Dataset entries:
· · · ·
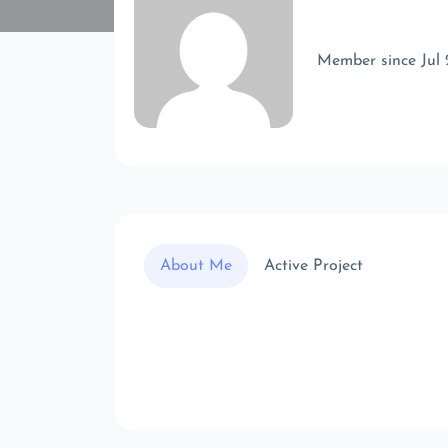
Member since Jul
About Me
Active Project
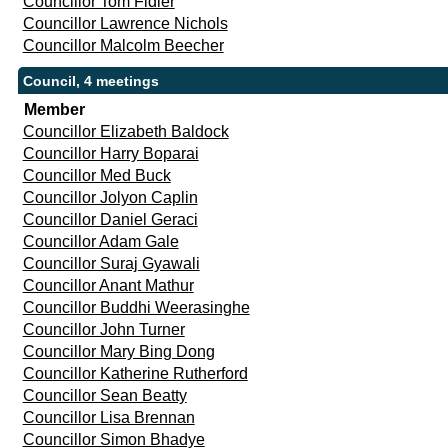
Councillor Tom Fidler
Councillor Lawrence Nichols
Councillor Malcolm Beecher
Council, 4 meetings
Member
Councillor Elizabeth Baldock
Councillor Harry Boparai
Councillor Med Buck
Councillor Jolyon Caplin
Councillor Daniel Geraci
Councillor Adam Gale
Councillor Suraj Gyawali
Councillor Anant Mathur
Councillor Buddhi Weerasinghe
Councillor John Turner
Councillor Mary Bing Dong
Councillor Katherine Rutherford
Councillor Sean Beatty
Councillor Lisa Brennan
Councillor Simon Bhadye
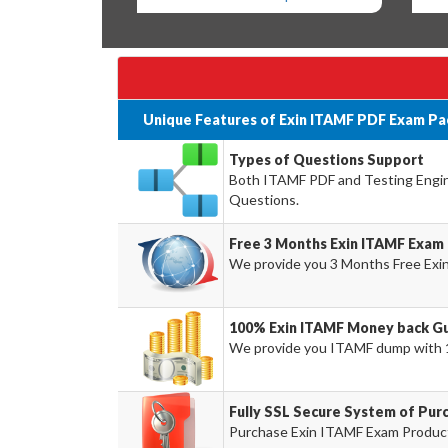
Unique Features of Exin ITAMF PDF Exam Pa
Types of Questions Support
Both ITAMF PDF and Testing Engine 
Questions.
Free 3 Months Exin ITAMF Exam
We provide you 3 Months Free Exi
100% Exin ITAMF Money back Gu
We provide you ITAMF dump with 
Fully SSL Secure System of Pur
Purchase Exin ITAMF Exam Product 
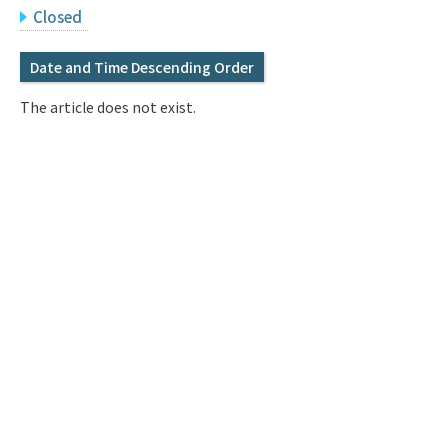
Q&A
Access & Inquiry
Closed
Date and Time Descending Order
IMI Website
The article does not exist.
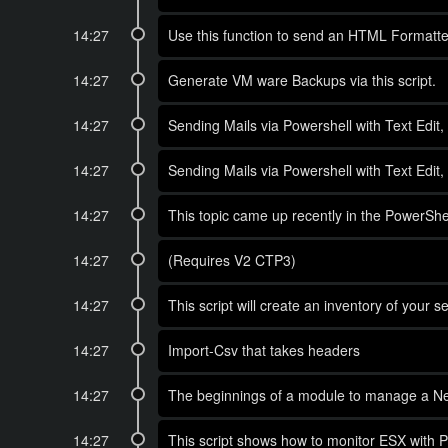
14:27
Use this function to send an HTML Formatted
14:27
Generate VM ware Backups via this script.
14:27
Sending Mails via Powershell with Text Edit
14:27
Sending Mails via Powershell with Text Edit
14:27
This topic came up recently in the PowerShel
14:27
(Requires V2 CTP3)
14:27
This script will create an inventory of your 
14:27
Import-Csv that takes headers
14:27
The beginnings of a module to manage a N
14:27
This script shows how to monitor ESX with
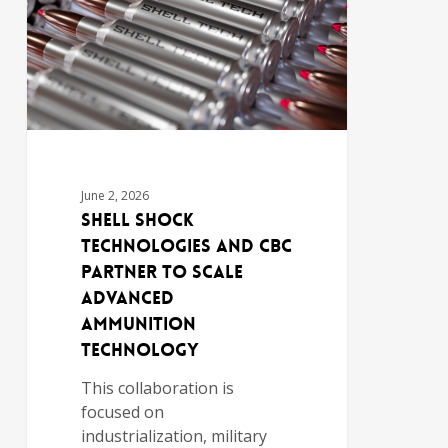
June 2, 2026
Shell Shock
Technologies and CBC
Partner to Scale
Advanced
Ammunition
Technology
This collaboration is
focused on
industrialization, military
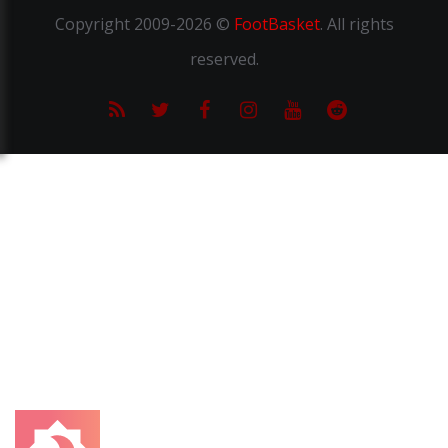
Copyright
2009-2026 ©
FootBasket
.
All rights
reserved.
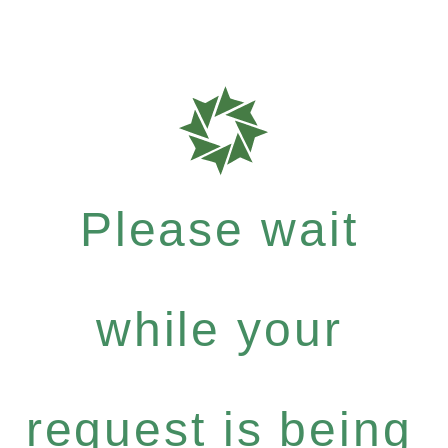
Please wait
while your
request is being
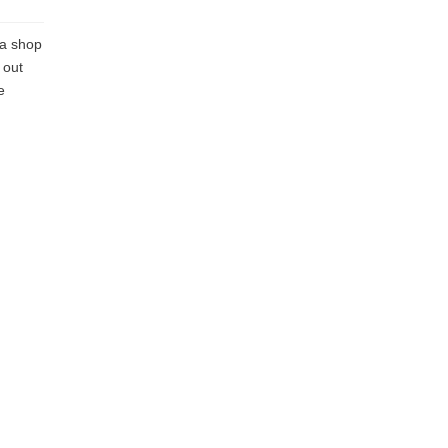
 a shop
 out
e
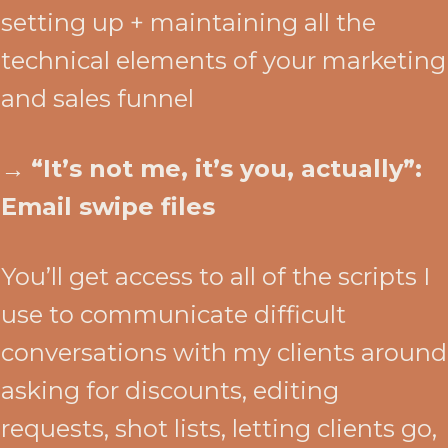
setting up + maintaining all the
technical elements of your marketing
and sales funnel
→
“It’s not me, it’s you, actually”:
Email swipe files
You’ll get access to all of the scripts I
use to communicate difficult
conversations with my clients around
asking for discounts, editing
requests, shot lists, letting clients go,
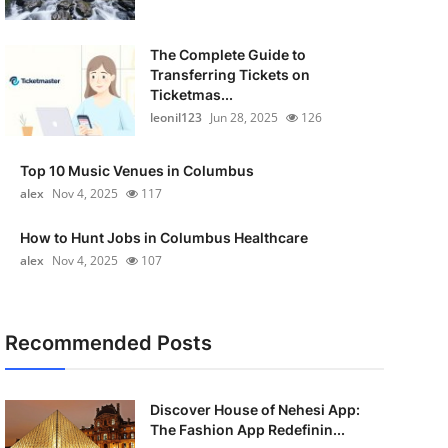
The Complete Guide to
Transferring Tickets on
Ticketmas...
leonil123
Jun 28, 2025
126
Top 10 Music Venues in Columbus
alex
Nov 4, 2025
117
How to Hunt Jobs in Columbus Healthcare
alex
Nov 4, 2025
107
Recommended Posts
Discover House of Nehesi App:
The Fashion App Redefinin...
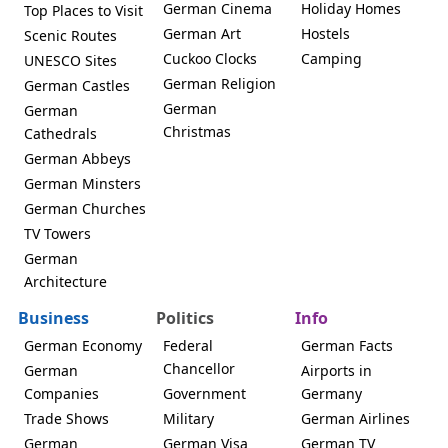
German Cinema
Holiday Homes
Top Places to Visit
German Art
Hostels
Scenic Routes
Cuckoo Clocks
Camping
UNESCO Sites
German Religion
German Castles
German
German
Christmas
Cathedrals
German Abbeys
German Minsters
German Churches
TV Towers
German
Architecture
Business
Politics
Info
German Economy
Federal
German Facts
Chancellor
German
Airports in
Companies
Government
Germany
Trade Shows
Military
German Airlines
German
German Visa
German TV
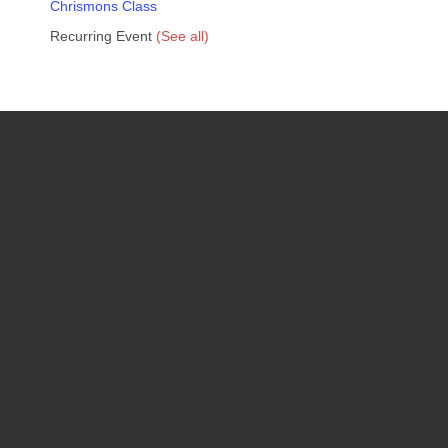
Chrismons Class
Recurring Event
(See all)
Upcoming Events
08
August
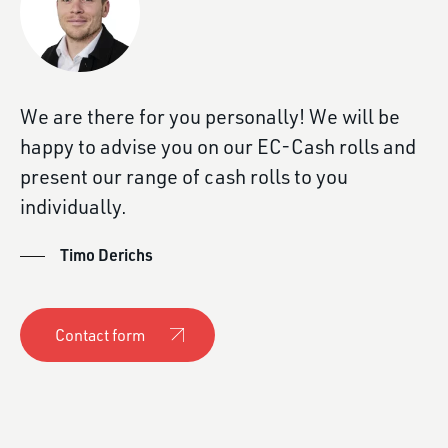
We are there for you personally! We will be
happy to advise you on our EC-Cash rolls and
present our range of cash rolls to you
individually.
Timo Derichs
Contact form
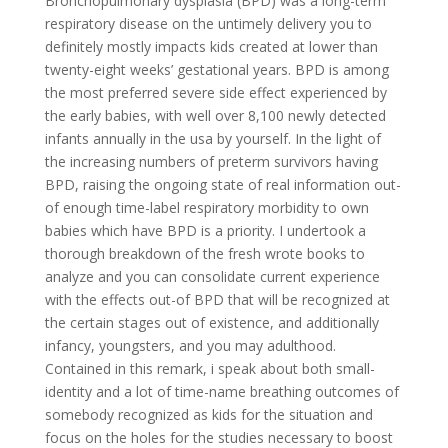
Bronchopulmonary dysplasia (BPD) was a long-term
respiratory disease on the untimely delivery you to
definitely mostly impacts kids created at lower than
twenty-eight weeks’ gestational years. BPD is among
the most preferred severe side effect experienced by
the early babies, with well over 8,100 newly detected
infants annually in the usa by yourself. In the light of
the increasing numbers of preterm survivors having
BPD, raising the ongoing state of real information out-
of enough time-label respiratory morbidity to own
babies which have BPD is a priority. I undertook a
thorough breakdown of the fresh wrote books to
analyze and you can consolidate current experience
with the effects out-of BPD that will be recognized at
the certain stages out of existence, and additionally
infancy, youngsters, and you may adulthood.
Contained in this remark, i speak about both small-
identity and a lot of time-name breathing outcomes of
somebody recognized as kids for the situation and
focus on the holes for the studies necessary to boost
· · · ·
• [Problem to solve]: Nothing but the lines from the top of the data above through the line containing "Partner to Scale" should be output, exactly as written and without the pictures.

• [Response]:
Member since Jul
About Me
Active Project
Councillor Tom Fidler
Councillor Lawrence Nichols
Councillor Malcolm Beecher
Council, 4 meetings
Member
Councillor Elizabeth Baldock
Councillor Harry Boparai
Councillor Med Buck
Councillor Jolyon Caplin
Councillor Daniel Geraci
Councillor Adam Gale
Councillor Suraj Gyawali
Councillor Anant Mathur
Councillor Buddhi Weerasinghe
Councillor John Turner
Councillor Mary Bing Dong
Councillor Katherine Rutherford
Councillor Sean Beatty
Councillor Lisa Brennan
Councillor Simon Bhadye
Unique Features of Exin ITAMF PDF Exam Pa
Types of Questions Support
Both ITAMF PDF and Testing Engine 
Questions.
Free 3 Months Exin ITAMF Exam
We provide you 3 Months Free Exi
100% Exin ITAMF Money back Gu
We provide you ITAMF dump with 
Fully SSL Secure System of Pur
Purchase Exin ITAMF Exam Product 
Q&A
Access & Inquiry
Closed
Date and Time Descending Order
IMI Website
The article does not exist.
14:27
Use this function to send an HTML Formatted
14:27
Generate VM ware Backups via this script.
14:27
Sending Mails via Powershell with Text Edit
14:27
Sending Mails via Powershell with Text Edit
14:27
This topic came up recently in the PowerShel
14:27
(Requires V2 CTP3)
14:27
This script will create an inventory of your 
14:27
Import-Csv that takes headers
14:27
The beginnings of a module to manage a N
14:27
This script shows how to monitor ESX with
June 2, 2026
Shell Shock
Technologies and CBC
Partner to Scale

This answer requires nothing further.